The Chang’e-6 probe collected lunar dust and rocks weighing up to 2 kilograms from the far side of the Moon. First, researchers in China will analyze the samples, and then international scientists will have access to them.

China’s 6th lunar expedition

We reported the launch of ‘Chang’e-6’ on 3 May this year from the Wenchang launch site in Hainan Province on board a heavy launch vehicle ‘Changzheng-5’. On 8 May, the spacecraft entered lunar orbit.

Last Sunday, 2 June, a bundle of the lander and the ascender successfully made a soft touchdown with the surface of our natural satellite at a pre-designated landing zone, the unexplored Apollo Basin crater, which is in the larger South Pole-Aitken (SPA) basin on the back side of the Moon.

The next two days of the mission were spent on grab samples, with a mechanical arm collecting samples on the surface and a special drill extracting rock samples from below the subsurface. In addition, several scientific instruments were deployed to conduct on-site tests and analyses.

This mission is the sixth in the Chang’e lunar exploration program, which is named after the Chinese moon goddess. It is China’s second project to return lunar samples to Earth. The previous Chang’e-5 mission did so from the near side of the Moon in 2020.

The country’s plans include two more such missions, landing astronauts on the Moon by 2030 and building a research base at its south pole, in a region believed to contain water ice.

Chang’e 6 probe’s samples enter the return-to-Earth module in lunar orbit

Some minor difficulties occurred in orbit, as the spacecraft was about 50 kilometers ahead and 10 kilometers above the orbiter-return capsule bundle. Because of this, it took about 56 hours for the Chang’e-6 ascender to make orbit adjustments four times to complete the docking.

Live footage of the Chang’e 6 docking procedure was published on the CNSA’s Weibo account and shared via the CNSA Watcher X feed.

In addition, after completing sample collection, just before lifting off from the surface, Chang’e-6 extended its robotic arm to raise the national flag, becoming the first country to do so on the far side of the Moon.

 Chinese flag on the moon
A Chinese flag is unfurled on Tuesday by the lander of the Chang’e 6 probe on the far side of the moon. PROVIDED TO CHINA DAILY

Scientific value of the Chang’e-6 mission

The ascender with samples will remain in orbit of the Moon for at least 2 more weeks before the Control Center gives the green light for manoeuvres to return the vehicle to Earth.
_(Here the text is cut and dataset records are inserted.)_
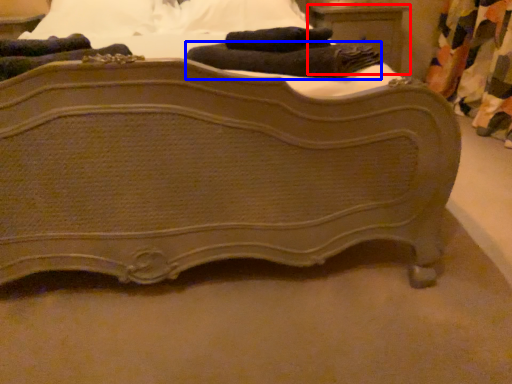 Question: Which point is further to the camera, nightstand (highlighted by a red box) or bath towel (highlighted by a blue box)?

Choices:
 (A) nightstand
 (B) bath towel

Answer: (A) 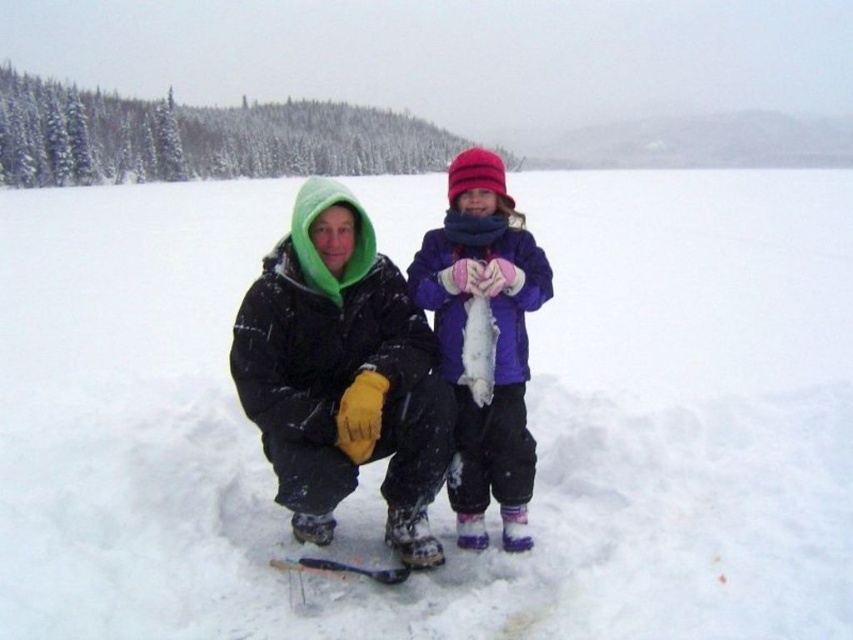 Looking at this image, you are standing at the point labeled as point (442, 492) in the image. What do you see directly below you?

You are standing on white fluffy snow at center, which is located at point (442, 492).

You are standing in the snowy landscape and want to take a photo of both the adult and the child. Which of the two points, point (805, 397) or point (463, 220), should you focus on to ensure both are in clear view?

You should focus on point (463, 220) because it is closer to the camera than point (805, 397). By focusing on the closer point, both the adult and child will be in clear view as the depth of field will cover the distance between them. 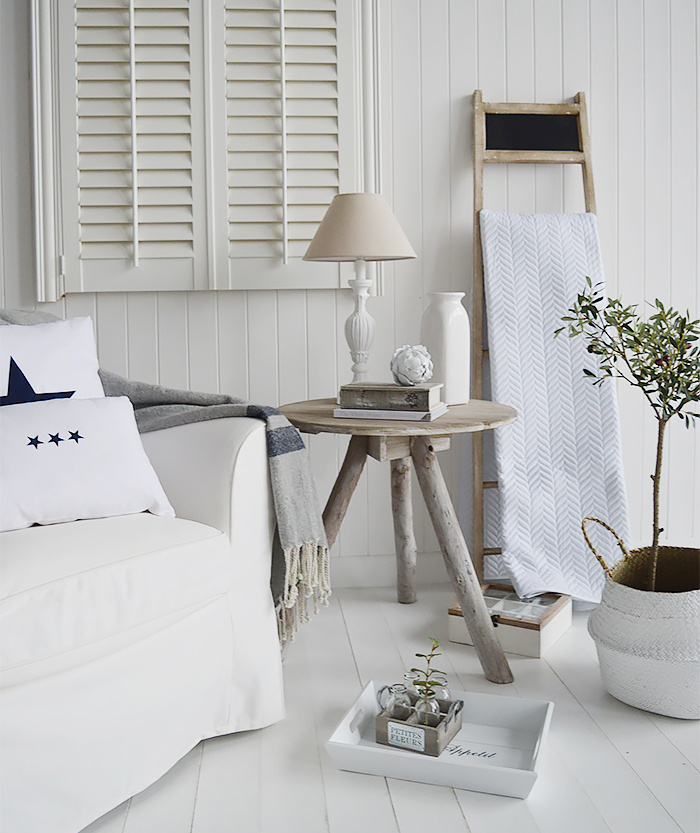 The height and width of the screenshot is (833, 700). I want to click on lamp base, so click(356, 360).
The final phase of the mission will see the Chang’e-6 orbiter transition to Earth orbit and descend by parachute to the Siziwang Qí airfield in the Inner Mongolia Autonomous Region in northern China on 25 June.

We foresee that live streaming of this historic event will be available on the CNSA’s YouTube channel.

Long Xiao, a planetologist at China University of Earth Sciences, believes that analyzing samples returned from the Moon by Chang’e-5 will open a new chapter in studying the history of our natural satellite.

Scientists are particularly interested in the moon’s volcanic activity, which they estimate continued for a billion years after its formation 4.5 billion years ago. Based on their study of lunar craters, scientists believe that magma erupted and flowed in some regions until recently. This has led to the filling of some ancient craters and the formation of younger volcanic rock.

Foreign scientists invited to collaborate on Chang’e-6 to observe the launch and landing of their instruments on the moon have expressed their appreciation to China. Josef Aschbacher, director general of the European Space Agency (ESA), also tweeted his gratitude, saying that ESA was proud to be part of the mission.